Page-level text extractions

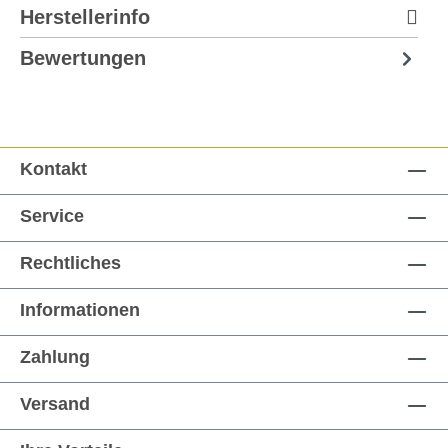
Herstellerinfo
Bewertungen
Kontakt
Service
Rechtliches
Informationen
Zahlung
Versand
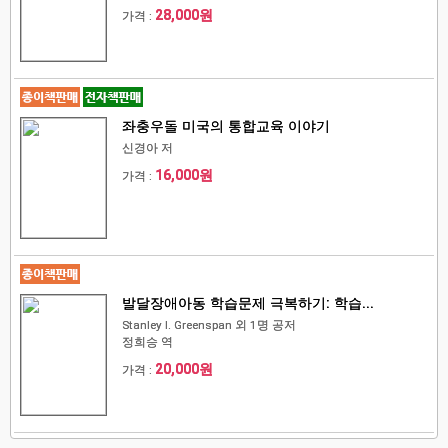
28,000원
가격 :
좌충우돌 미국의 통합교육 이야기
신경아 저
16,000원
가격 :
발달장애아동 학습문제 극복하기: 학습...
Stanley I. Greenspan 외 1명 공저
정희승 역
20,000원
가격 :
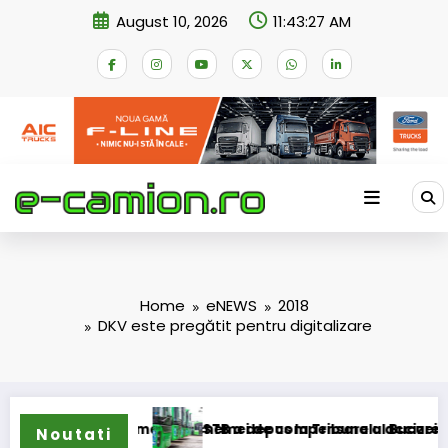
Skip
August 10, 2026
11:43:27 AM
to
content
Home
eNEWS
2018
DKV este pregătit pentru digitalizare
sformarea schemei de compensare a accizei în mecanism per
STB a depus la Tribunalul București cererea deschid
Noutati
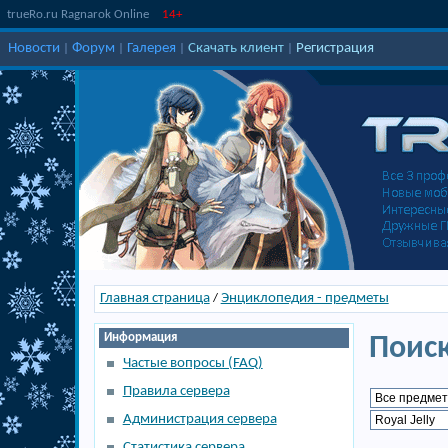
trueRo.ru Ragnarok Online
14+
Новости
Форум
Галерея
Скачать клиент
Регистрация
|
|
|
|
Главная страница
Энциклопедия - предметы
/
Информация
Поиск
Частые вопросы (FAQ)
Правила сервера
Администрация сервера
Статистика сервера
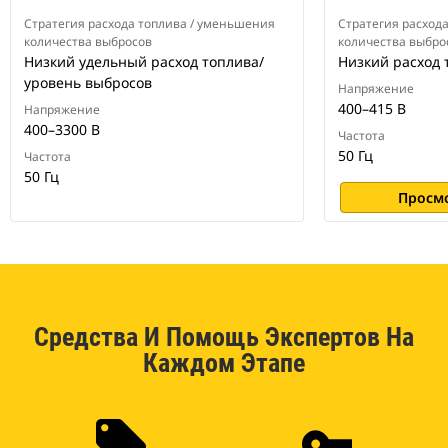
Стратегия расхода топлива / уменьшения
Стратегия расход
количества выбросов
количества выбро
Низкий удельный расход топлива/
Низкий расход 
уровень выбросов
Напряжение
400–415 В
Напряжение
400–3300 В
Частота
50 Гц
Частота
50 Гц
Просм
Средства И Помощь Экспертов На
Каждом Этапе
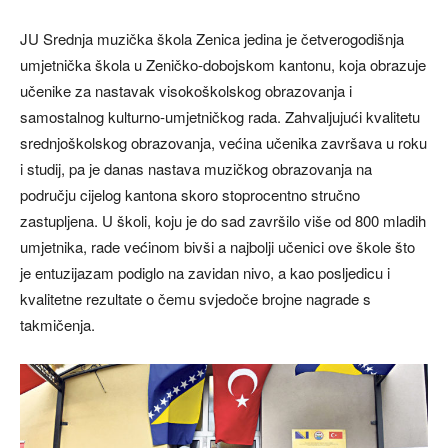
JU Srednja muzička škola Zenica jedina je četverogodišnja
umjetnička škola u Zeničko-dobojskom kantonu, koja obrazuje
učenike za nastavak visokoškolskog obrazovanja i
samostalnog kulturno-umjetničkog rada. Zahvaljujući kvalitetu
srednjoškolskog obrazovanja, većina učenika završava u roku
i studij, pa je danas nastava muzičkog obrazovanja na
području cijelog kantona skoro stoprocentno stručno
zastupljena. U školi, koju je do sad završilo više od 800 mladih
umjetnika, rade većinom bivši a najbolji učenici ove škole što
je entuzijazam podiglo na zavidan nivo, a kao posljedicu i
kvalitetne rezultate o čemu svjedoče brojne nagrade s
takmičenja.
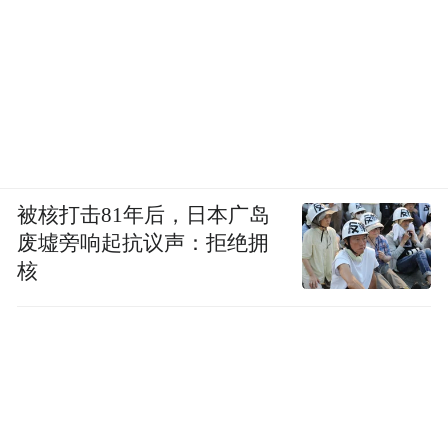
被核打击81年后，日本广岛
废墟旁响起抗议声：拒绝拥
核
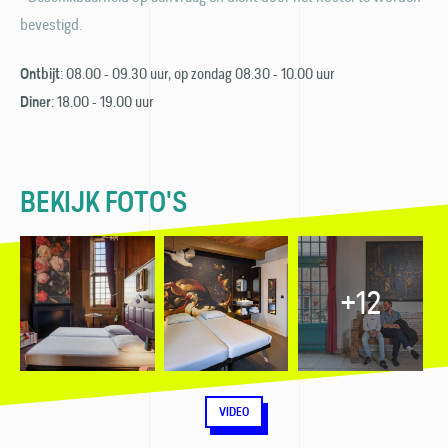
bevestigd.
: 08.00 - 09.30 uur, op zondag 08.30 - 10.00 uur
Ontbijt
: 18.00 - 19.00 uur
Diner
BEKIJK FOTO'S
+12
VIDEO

* * *

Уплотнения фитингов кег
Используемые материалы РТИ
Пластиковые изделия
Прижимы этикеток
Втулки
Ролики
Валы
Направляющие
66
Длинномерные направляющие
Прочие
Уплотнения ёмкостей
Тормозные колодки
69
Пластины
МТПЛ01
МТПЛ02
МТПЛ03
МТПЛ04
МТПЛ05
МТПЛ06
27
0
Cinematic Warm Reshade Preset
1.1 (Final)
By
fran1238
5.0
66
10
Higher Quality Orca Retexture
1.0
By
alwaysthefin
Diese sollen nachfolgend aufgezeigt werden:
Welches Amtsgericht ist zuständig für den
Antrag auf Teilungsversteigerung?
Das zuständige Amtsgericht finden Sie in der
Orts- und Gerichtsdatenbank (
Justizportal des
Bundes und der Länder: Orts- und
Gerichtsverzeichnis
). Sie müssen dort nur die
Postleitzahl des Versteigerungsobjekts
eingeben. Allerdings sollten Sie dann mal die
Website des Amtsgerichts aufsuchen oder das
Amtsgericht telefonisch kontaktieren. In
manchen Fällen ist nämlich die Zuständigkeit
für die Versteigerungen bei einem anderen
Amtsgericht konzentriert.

→ Exercise requirements: Copy the lines above that hold the word "топлива".

→ Final answer:
Стратегия расхода топлива / уменьшения
Низкий удельный расход топлива/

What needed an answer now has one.